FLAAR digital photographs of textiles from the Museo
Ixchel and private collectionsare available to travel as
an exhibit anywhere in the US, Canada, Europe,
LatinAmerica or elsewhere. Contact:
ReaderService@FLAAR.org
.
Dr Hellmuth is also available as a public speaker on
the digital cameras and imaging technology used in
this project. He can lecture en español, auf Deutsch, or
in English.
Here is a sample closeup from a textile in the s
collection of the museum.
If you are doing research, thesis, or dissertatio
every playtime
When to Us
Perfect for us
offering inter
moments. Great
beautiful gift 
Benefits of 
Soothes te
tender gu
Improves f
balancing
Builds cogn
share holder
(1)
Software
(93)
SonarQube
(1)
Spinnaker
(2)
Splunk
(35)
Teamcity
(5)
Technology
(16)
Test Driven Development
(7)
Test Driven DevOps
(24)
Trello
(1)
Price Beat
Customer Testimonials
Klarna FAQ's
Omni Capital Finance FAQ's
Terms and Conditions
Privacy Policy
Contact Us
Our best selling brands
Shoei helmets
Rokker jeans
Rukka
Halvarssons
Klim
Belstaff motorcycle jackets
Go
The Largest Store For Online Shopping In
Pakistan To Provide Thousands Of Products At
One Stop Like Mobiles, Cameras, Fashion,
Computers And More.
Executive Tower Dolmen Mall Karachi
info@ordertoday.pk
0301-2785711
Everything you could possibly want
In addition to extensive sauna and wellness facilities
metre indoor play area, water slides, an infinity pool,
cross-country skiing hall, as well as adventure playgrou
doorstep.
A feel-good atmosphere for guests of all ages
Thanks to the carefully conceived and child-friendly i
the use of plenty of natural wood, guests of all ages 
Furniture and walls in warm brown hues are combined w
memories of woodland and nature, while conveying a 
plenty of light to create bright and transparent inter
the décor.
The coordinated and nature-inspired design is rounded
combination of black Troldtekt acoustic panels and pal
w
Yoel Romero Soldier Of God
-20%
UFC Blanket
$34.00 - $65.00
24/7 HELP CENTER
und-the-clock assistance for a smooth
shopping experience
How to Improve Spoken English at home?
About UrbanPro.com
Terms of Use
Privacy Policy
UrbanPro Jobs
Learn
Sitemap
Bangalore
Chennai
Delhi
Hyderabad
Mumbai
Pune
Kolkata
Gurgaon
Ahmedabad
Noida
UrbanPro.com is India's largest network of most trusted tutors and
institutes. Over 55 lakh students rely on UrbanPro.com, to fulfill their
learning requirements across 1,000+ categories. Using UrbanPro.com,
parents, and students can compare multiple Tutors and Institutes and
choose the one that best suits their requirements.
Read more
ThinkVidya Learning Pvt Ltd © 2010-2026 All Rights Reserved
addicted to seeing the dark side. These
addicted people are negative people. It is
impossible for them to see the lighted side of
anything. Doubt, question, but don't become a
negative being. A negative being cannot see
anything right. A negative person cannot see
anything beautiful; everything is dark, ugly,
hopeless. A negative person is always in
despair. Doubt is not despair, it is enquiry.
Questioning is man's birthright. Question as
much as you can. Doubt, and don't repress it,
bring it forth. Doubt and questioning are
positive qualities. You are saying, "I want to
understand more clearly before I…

★ ★ ★

* _YOUR ASSIGNMENT_:
Find out how many lines above hold "requirements". Write only the number.

* _TASK ANSWER_:
2